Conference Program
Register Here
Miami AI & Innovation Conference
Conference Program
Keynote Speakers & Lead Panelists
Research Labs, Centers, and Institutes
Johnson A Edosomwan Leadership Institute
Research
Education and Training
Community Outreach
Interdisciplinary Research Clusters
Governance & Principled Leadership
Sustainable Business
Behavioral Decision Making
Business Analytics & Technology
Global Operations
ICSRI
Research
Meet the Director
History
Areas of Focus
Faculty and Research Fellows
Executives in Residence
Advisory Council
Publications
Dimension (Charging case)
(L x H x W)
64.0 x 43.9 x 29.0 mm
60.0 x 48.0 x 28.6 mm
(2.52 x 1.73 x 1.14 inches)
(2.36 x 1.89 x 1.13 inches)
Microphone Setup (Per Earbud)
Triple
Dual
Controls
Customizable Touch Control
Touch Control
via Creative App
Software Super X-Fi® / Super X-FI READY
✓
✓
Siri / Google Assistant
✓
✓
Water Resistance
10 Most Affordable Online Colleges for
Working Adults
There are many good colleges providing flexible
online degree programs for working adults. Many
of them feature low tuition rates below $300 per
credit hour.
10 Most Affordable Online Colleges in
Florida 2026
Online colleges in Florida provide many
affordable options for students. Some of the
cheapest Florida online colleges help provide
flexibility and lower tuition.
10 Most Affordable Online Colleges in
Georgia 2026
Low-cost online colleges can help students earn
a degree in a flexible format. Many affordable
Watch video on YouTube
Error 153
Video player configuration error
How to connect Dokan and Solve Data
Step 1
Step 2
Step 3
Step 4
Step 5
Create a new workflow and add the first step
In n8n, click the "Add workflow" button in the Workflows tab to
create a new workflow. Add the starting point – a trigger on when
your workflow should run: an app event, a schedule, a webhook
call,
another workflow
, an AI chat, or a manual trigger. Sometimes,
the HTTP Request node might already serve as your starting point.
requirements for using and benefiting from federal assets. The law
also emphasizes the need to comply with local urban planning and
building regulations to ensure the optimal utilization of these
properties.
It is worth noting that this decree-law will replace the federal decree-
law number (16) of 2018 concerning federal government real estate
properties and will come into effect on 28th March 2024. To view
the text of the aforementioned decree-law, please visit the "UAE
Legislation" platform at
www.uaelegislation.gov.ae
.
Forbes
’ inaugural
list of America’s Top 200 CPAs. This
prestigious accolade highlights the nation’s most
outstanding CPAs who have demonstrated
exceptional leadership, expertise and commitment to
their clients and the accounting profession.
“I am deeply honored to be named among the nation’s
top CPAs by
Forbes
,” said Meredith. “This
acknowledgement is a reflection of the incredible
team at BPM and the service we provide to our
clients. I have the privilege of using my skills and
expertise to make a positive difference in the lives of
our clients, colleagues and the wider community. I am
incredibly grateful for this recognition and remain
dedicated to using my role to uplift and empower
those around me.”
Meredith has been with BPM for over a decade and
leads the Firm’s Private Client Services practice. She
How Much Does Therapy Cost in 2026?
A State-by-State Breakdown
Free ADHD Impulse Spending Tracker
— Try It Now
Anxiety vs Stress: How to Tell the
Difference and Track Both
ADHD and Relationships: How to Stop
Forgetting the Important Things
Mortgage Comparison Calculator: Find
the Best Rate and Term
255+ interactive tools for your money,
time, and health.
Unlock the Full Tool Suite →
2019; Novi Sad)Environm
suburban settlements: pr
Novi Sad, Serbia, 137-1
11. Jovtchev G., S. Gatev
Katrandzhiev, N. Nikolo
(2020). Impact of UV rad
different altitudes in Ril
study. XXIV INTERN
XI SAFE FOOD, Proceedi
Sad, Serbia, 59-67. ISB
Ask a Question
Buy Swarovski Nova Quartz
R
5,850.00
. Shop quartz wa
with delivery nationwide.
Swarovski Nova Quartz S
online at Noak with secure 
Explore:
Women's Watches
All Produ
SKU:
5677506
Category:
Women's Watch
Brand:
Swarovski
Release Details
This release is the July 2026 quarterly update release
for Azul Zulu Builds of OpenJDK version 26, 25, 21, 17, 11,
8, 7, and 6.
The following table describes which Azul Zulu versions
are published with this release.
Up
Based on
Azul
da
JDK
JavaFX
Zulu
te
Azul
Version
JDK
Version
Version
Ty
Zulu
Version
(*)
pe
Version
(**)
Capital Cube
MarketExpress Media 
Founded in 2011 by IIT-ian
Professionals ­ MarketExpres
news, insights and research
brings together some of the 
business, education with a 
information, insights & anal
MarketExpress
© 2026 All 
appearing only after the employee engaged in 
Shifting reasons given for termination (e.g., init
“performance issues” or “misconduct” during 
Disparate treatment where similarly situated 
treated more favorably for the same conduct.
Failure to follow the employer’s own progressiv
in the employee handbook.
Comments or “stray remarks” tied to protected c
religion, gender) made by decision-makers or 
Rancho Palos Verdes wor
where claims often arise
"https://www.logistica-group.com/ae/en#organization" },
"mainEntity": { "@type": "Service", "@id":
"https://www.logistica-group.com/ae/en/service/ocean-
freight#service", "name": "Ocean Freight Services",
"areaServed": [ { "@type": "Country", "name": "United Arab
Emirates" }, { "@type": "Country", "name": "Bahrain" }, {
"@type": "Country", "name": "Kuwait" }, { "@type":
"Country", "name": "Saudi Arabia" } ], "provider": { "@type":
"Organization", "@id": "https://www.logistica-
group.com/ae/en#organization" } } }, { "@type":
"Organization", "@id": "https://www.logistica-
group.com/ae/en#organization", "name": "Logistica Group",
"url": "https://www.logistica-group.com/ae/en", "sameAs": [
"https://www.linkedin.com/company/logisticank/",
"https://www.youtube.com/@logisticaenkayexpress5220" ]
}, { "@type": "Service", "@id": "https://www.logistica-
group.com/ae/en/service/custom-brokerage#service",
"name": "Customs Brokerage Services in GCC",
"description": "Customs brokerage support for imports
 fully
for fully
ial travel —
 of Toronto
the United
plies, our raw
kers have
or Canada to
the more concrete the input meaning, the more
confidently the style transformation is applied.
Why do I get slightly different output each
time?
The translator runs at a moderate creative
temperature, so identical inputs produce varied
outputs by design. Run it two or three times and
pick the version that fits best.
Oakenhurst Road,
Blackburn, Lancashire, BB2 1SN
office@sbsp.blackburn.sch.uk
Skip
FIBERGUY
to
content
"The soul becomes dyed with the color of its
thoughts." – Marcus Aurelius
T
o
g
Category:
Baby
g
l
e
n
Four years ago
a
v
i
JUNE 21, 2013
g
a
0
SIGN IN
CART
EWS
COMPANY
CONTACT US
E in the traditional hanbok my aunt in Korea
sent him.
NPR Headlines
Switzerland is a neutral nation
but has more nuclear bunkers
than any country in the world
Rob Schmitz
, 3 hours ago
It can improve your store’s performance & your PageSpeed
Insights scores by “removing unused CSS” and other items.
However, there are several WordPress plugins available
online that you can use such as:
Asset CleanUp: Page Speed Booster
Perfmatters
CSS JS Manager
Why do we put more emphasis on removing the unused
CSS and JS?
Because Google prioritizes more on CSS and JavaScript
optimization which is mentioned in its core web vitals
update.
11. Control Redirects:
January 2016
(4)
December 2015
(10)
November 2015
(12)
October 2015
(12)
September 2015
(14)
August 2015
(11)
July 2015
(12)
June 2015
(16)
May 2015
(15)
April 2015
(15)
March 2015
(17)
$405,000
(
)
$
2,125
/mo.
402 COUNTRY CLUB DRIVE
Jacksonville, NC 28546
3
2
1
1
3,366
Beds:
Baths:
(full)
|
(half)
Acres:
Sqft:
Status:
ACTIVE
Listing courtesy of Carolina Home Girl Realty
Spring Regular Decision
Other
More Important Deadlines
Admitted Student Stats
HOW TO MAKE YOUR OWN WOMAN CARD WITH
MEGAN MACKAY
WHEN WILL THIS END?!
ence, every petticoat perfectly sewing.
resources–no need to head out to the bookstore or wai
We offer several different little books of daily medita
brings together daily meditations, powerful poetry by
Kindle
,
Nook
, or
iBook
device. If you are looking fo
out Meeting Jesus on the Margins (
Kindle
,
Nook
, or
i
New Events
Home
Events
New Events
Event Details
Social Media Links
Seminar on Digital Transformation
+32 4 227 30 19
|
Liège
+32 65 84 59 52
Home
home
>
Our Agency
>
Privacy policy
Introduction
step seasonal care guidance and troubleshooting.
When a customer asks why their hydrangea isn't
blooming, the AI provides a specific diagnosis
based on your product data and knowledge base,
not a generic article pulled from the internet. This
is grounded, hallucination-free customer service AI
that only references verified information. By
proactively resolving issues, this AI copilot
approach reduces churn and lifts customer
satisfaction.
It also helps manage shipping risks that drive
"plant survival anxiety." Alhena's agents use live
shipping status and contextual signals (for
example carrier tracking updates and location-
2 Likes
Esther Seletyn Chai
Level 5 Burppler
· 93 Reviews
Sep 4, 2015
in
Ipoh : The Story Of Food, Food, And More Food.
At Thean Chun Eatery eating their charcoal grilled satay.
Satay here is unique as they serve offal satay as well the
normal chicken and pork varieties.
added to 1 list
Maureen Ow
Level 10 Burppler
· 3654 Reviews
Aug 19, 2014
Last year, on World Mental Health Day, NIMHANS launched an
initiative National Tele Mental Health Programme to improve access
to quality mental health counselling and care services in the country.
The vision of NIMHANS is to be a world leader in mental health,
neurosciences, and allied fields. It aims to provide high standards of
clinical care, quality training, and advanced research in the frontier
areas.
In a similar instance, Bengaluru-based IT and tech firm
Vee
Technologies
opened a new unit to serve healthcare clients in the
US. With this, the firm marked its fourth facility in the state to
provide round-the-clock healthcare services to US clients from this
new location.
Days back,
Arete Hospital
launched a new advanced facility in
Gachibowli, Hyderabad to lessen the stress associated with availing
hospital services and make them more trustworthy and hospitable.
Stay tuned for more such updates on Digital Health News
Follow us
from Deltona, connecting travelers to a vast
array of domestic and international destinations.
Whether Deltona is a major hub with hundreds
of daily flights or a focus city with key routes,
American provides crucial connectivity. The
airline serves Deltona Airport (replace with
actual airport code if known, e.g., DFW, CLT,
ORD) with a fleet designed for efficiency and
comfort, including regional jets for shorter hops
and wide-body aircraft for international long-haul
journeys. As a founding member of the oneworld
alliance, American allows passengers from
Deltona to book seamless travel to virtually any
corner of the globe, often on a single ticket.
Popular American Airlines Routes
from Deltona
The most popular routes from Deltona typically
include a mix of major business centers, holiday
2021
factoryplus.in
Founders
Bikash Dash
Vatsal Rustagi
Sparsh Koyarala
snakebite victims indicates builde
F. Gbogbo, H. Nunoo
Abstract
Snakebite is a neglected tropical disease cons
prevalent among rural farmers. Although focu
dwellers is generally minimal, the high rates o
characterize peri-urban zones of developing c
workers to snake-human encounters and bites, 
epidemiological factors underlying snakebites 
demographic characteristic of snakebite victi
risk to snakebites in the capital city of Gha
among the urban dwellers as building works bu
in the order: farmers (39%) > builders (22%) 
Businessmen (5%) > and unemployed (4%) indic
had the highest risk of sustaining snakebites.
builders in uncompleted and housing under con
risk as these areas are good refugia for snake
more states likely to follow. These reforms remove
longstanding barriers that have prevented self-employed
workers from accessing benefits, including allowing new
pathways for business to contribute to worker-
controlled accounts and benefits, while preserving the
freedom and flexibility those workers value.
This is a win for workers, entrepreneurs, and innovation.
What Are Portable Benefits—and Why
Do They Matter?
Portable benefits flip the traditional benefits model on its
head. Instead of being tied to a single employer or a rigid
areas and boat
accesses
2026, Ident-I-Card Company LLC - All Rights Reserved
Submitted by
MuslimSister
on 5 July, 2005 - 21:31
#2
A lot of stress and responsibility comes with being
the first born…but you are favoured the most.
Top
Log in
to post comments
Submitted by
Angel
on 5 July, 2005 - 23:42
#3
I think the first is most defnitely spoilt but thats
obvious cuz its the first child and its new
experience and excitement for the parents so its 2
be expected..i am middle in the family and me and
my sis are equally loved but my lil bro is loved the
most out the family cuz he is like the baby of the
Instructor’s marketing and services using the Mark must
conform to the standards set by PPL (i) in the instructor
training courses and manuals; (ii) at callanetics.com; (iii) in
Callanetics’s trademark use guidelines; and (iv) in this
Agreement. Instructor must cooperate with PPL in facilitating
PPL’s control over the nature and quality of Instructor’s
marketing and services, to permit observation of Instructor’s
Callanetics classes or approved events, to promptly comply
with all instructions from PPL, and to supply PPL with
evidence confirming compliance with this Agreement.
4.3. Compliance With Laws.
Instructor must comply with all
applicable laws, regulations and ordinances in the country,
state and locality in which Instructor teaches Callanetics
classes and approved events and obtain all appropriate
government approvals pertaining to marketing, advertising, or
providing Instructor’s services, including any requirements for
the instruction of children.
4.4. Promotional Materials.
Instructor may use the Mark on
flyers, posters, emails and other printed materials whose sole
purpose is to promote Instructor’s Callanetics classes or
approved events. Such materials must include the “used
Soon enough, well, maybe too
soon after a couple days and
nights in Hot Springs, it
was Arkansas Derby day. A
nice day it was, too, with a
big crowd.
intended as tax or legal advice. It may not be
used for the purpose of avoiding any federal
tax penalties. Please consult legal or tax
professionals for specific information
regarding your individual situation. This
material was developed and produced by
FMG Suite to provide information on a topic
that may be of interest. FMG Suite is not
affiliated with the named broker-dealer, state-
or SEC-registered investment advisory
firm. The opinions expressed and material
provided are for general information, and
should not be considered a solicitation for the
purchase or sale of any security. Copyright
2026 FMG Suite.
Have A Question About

_ _ _

• [Exercise aim] Of the entries above, transcribe exactly those lines that fall between the line containing "but has more nuclear bunkers" and the line containing "CSS JS Manager", together with those two lines.

• [Result of the task]
but has more nuclear bunkers
than any country in the world
Rob Schmitz
, 3 hours ago
It can improve your store’s performance & your PageSpeed
Insights scores by “removing unused CSS” and other items.
However, there are several WordPress plugins available
online that you can use such as:
Asset CleanUp: Page Speed Booster
Perfmatters
CSS JS Manager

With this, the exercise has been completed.